有馬温泉

Photo: 663highland (CC BY 2.5)
神戸市北区の六甲山裏手にひっそりと佇む有馬温泉は、『日本書紀』にも記される日本最古の温泉のひとつです。舒明天皇や孝徳天皇が行幸した記録が残り、太閤秀吉が何度も湯治に訪れたことでも知られています。三方を山に囲まれた谷あいの温泉街は、急な坂道と細い路地が入り組み、千年以上の歳月が積み重ねた独特の風情を醸し出しています。
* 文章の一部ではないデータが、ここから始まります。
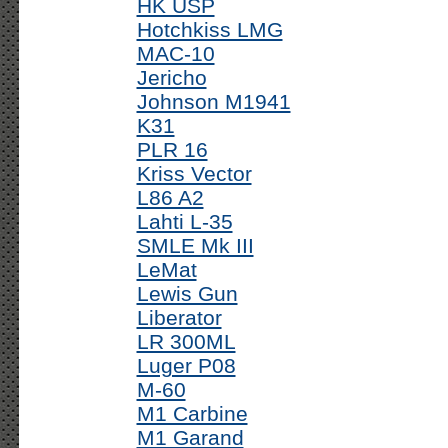
HK USP
Hotchkiss LMG
MAC-10
Jericho
Johnson M1941
K31
PLR 16
Kriss Vector
L86 A2
Lahti L-35
SMLE Mk III
LeMat
Lewis Gun
Liberator
LR 300ML
Luger P08
M-60
M1 Carbine
M1 Garand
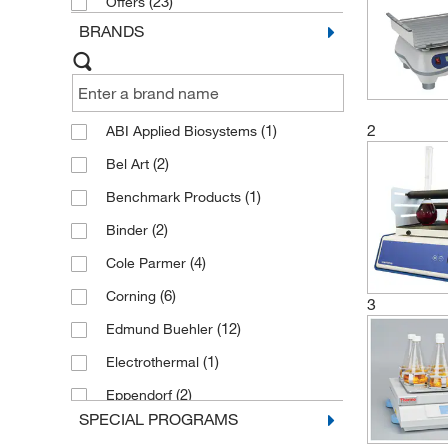
(23)
Offers
BRANDS
2
(1)
ABI Applied Biosystems
(2)
Bel Art
(1)
Benchmark Products
(2)
Binder
(4)
Cole Parmer
(6)
Corning
3
(12)
Edmund Buehler
(1)
Electrothermal
(2)
Eppendorf
SPECIAL PROGRAMS
(42)
Eppendorf New Brunswick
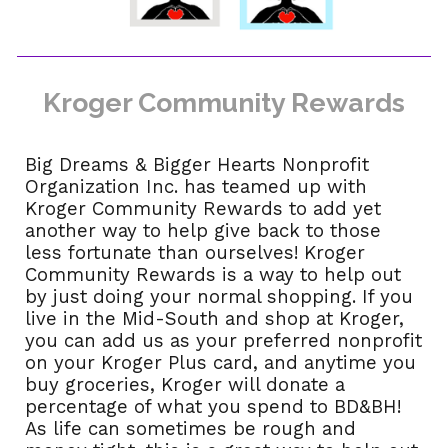
Kroger Community Rewards
Big Dreams & Bigger Hearts Nonprofit
Organization Inc. has teamed up with
Kroger Community Rewards to add yet
another way to help give back to those
less fortunate than ourselves! Kroger
Community Rewards is a way to help out
by just doing your normal shopping. If you
live in the Mid-South and shop at Kroger,
you can add us as your preferred nonprofit
on your Kroger Plus card, and anytime you
buy groceries, Kroger will donate a
percentage of what you spend to BD&BH!
As life can sometimes be rough and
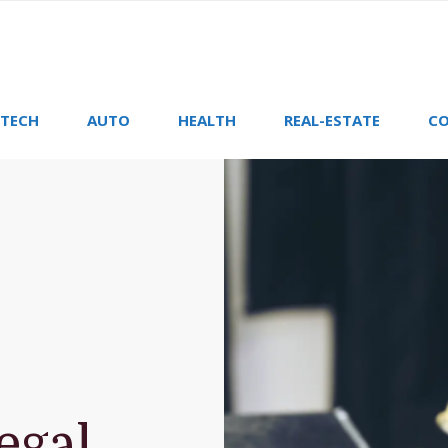
TECH
AUTO
HEALTH
REAL-ESTATE
CO
egal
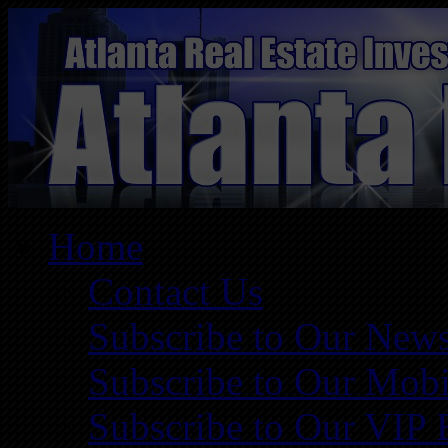
Home
Contact Us
Subscribe to Our News
Subscribe to Our Mobi
Subscribe to Our VIP 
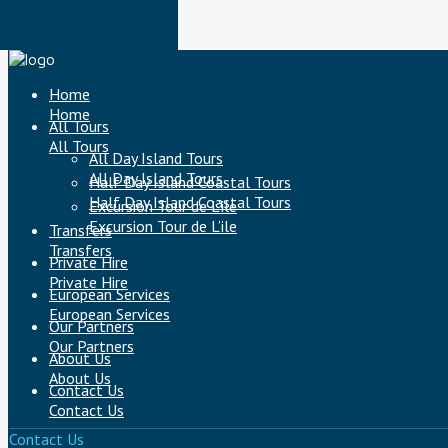
Home
Home
All Tours
All Tours
All Day Island Tours
All Day Island Tours
Half Day Island Coastal Tours
Half Day Island Coastal Tours
Excursion Tour de L’ile
Excursion Tour de L’ile
Transfers
Transfers
Private Hire
Private Hire
European Services
European Services
Our Partners
Our Partners
About Us
About Us
Contact Us
Contact Us
Contact Us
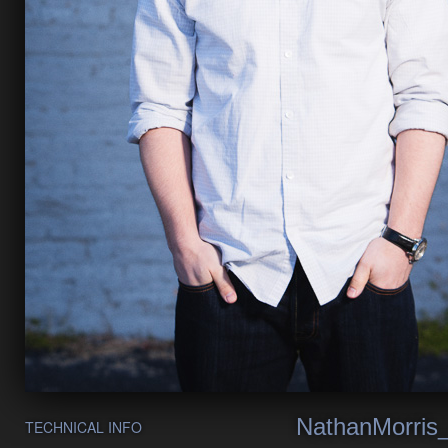
NathanMorris
TECHNICAL INFO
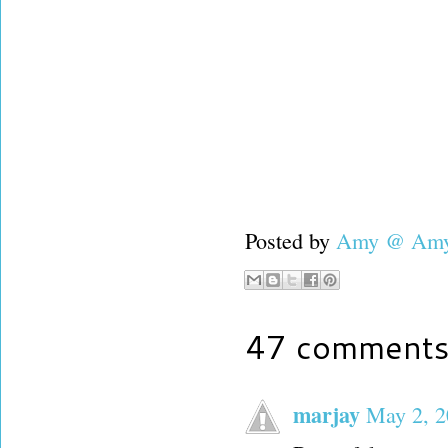
Posted by
Amy @ Amy'
47 comments
marjay
May 2, 2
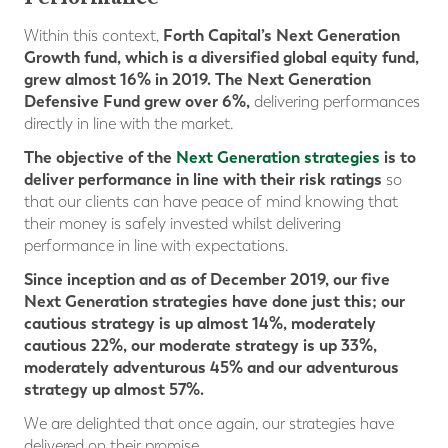
Forth Capital’s Next Generation
Within this context,
Growth fund, which is a diversified global equity fund,
grew almost 16% in 2019. The Next Generation
Defensive Fund grew over 6%,
delivering performances
directly in line with the market.
The objective of the
Next Generation strategies
is to
deliver performance in line with their risk ratings
so
that our clients can have peace of mind knowing that
their money is safely invested whilst delivering
performance in line with expectations.
Since inception and as of December 2019, our five
Next Generation strategies have done just this; our
cautious strategy is up almost 14%, moderately
cautious 22%, our moderate strategy is up 33%,
moderately
adventurous 45% and our adventurous
strategy up almost 57%.
We are delighted that once again, our strategies have
delivered on their promise.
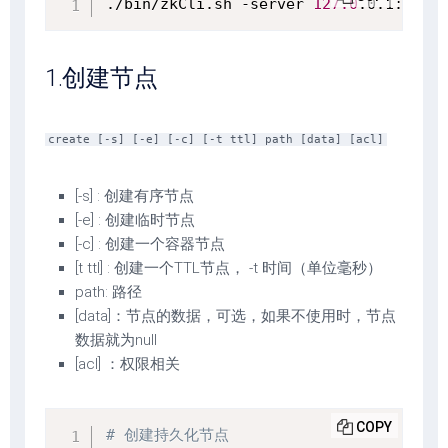
./bin/zkCli.sh -server 
127.0
.0.1:2181
1.创建节点
create [-s] [-e] [-c] [-t ttl] path [data] [acl]
[-s] : 创建有序节点
[-e] : 创建临时节点
[-c] : 创建一个容器节点
[t ttl] : 创建一个TTL节点， -t 时间（单位毫秒）
path: 路径
[data]：节点的数据，可选，如果不使用时，节点
数据就为null
[acl] ：权限相关
COPY
# 创建持久化节点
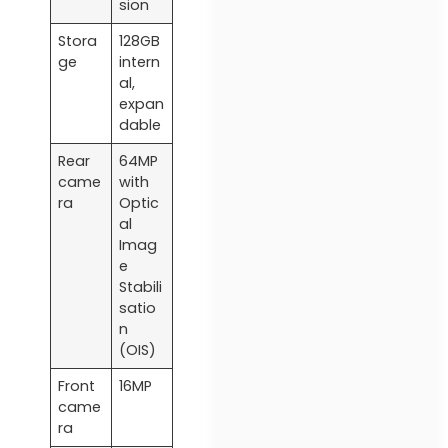
sion
Stora
128GB
ge
intern
al,
expan
dable
Rear
64MP
came
with
ra
Optic
al
Imag
e
Stabili
satio
n
(OIS)
Front
16MP
came
ra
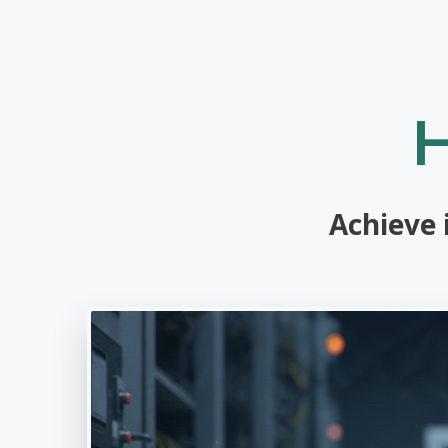
Achieve 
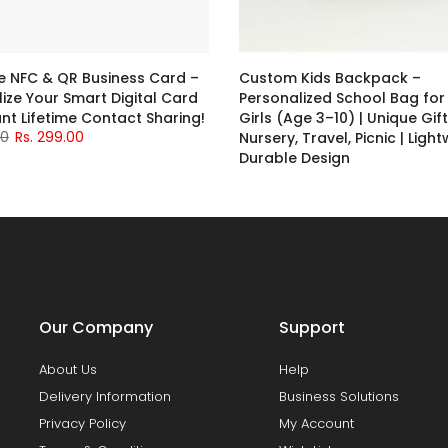
NFC & QR Business Card –
Custom Kids Backpack –
ize Your Smart Digital Card
Personalized School Bag for
ant Lifetime Contact Sharing!
Girls (Age 3–10) | Unique Gift
00
Rs. 299.00
Nursery, Travel, Picnic | Ligh
Durable Design
Rs. 699.00
Our Company
Support
About Us
Help
Delivery Information
Business Solutions
Privacy Policy
My Account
大阪や神戸の中心部からわずか30分ほどで辿り着ける近さも、古来この温泉が栄えてきた理由のひとつです。
有馬温泉を特徴づけるのは、「金泉」と「銀泉」という二種類の源泉です。金泉は鉄分を豊富に含む含鉄塩化物泉で、空気に触れると赤褐色に変わる濁り湯が肌をしっとりと包み込みます。銀泉は無色透明の炭酸泉と放射能泉で、飲泉としても利用され、胃腸の調子を整えるとされています。環境省が療養泉として認定する9つの泉質のうち7つが湧出するという稀有な温泉地であり、その泉質の多彩さは日本随一です。
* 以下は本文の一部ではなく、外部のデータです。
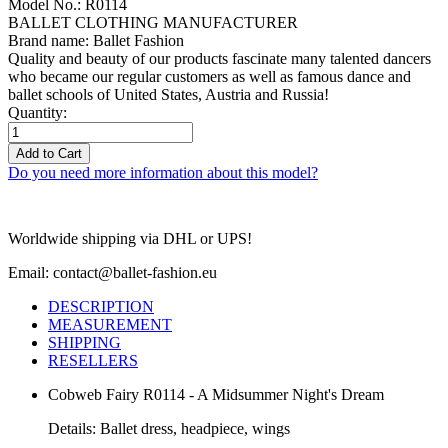
Model No.: R0114
BALLET CLOTHING MANUFACTURER
Brand name: Ballet Fashion
Quality and beauty of our products fascinate many talented dancers
who became our regular customers as well as famous dance and
ballet schools of United States, Austria and Russia!
Quantity:
Add to Cart
Do you need more information about this model?
Worldwide shipping via DHL or UPS!
Email: contact@ballet-fashion.eu
DESCRIPTION
MEASUREMENT
SHIPPING
RESELLERS
Cobweb Fairy R0114 - A Midsummer Night's Dream
Details: Ballet dress, headpiece, wings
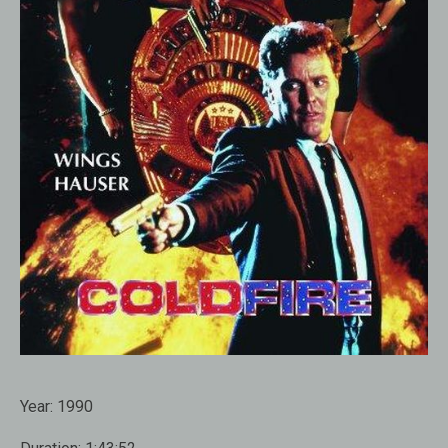
Year:
1990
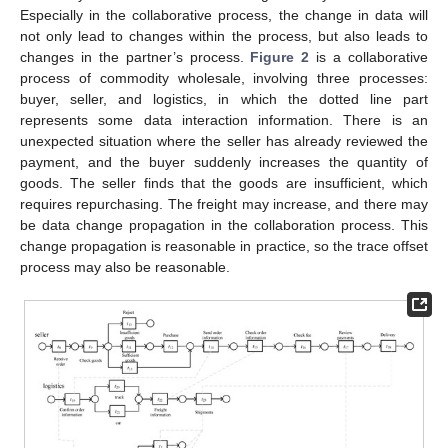
Especially in the collaborative process, the change in data will
not only lead to changes within the process, but also leads to
changes in the partner’s process.
Figure 2
is a collaborative
process of commodity wholesale, involving three processes:
buyer, seller, and logistics, in which the dotted line part
represents some data interaction information. There is an
unexpected situation where the seller has already reviewed the
payment, and the buyer suddenly increases the quantity of
goods. The seller finds that the goods are insufficient, which
requires repurchasing. The freight may increase, and there may
be data change propagation in the collaboration process. This
change propagation is reasonable in practice, so the trace offset
process may also be reasonable.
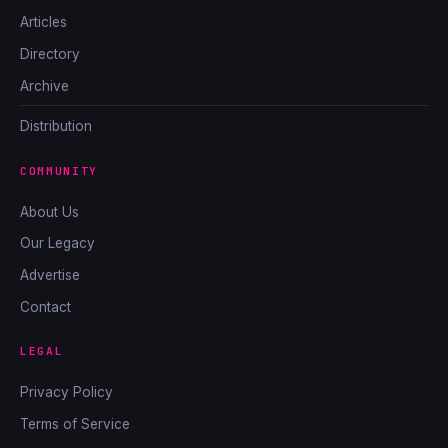
Articles
Directory
Archive
Distribution
COMMUNITY
About Us
Our Legacy
Advertise
Contact
LEGAL
Privacy Policy
Terms of Service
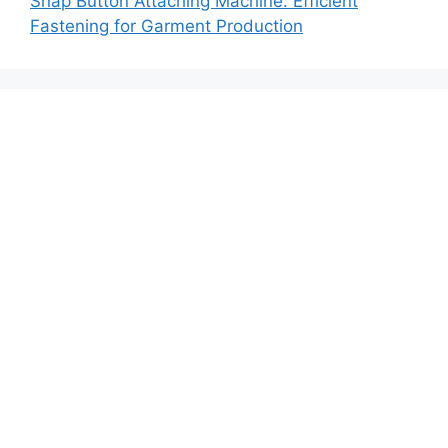
Snap Button Attaching Machine: Efficient
Fastening for Garment Production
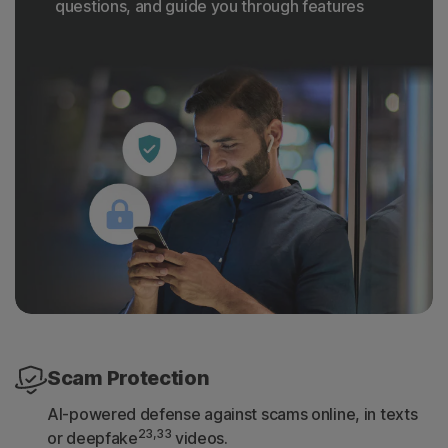
questions, and guide you through features
Scam Protection
AI-powered defense against scams online, in texts
23,33
or deepfake
videos.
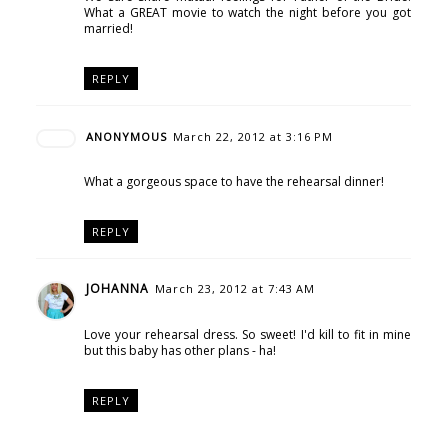
What a GREAT movie to watch the night before you got
married!
REPLY
ANONYMOUS
March 22, 2012 at 3:16 PM
What a gorgeous space to have the rehearsal dinner!
REPLY
JOHANNA
March 23, 2012 at 7:43 AM
Love your rehearsal dress. So sweet! I'd kill to fit in mine
but this baby has other plans - ha!
REPLY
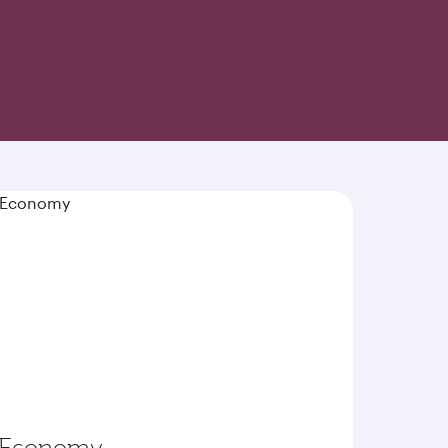
-inspired cuisine and world-class hospitality
Economy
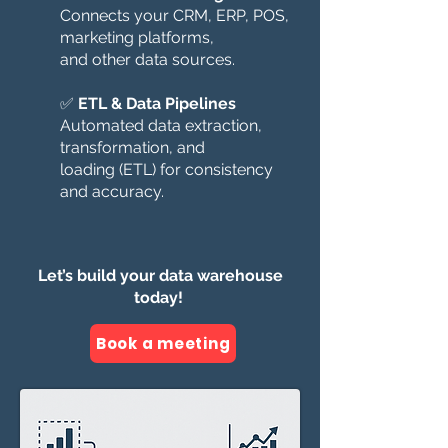
Connects your CRM, ERP, POS,
marketing platforms,
and other data sources.
✅
ETL & Data Pipelines
Automated data extraction,
transformation, and
loading (ETL) for consistency
and accuracy.
Let’s build your data warehouse
today!
Book a meeting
温泉街の中心を流れる有馬川沿いには土産物店や老舗の温泉宿が並び、名物の炭酸せんべいや有馬籠の工房を覗きながらの散策が楽しめます。金の湯と銀の湯という二つの公共浴場では、日帰りでも手軽に有馬の名湯を体験できます。秋には瑞宝寺公園の紅葉が燃えるように色づき、太閤秀吉が「いくら見ても飽きない」と絶賛したという逸話も頷ける絶景が広がります。日本の温泉文化の原点ともいえる有馬は、千年を超える湯の記憶をたたえた唯一無二の温泉郷です。
見どころ・おすすめ
「金泉」「銀泉」の9泉質中7つが湧出
日本書紀にも記される最古級温泉。鉄分を含む赤褐色の金泉と無色透明の炭酸泉の銀泉。環境省認定9泉質中7つが湧出する日本随一の多彩さです。
炭酸せんべいと「金の湯」「銀の湯」
名物の炭酸せんべいや有馬籠の工房を覗きながら温泉街を散策。公共浴場の金の湯・銀の湯は日帰りでも手軽に名湯を体験できます。
秀吉が絶賛した瑞宝寺公園の紅葉
大阪・神戸から約30分の近さ。秋には瑞宝寺公園の紅葉が燃え、太閤秀吉が「いくら見ても飽きない」と絶賛したという逸話も頷ける絶景です。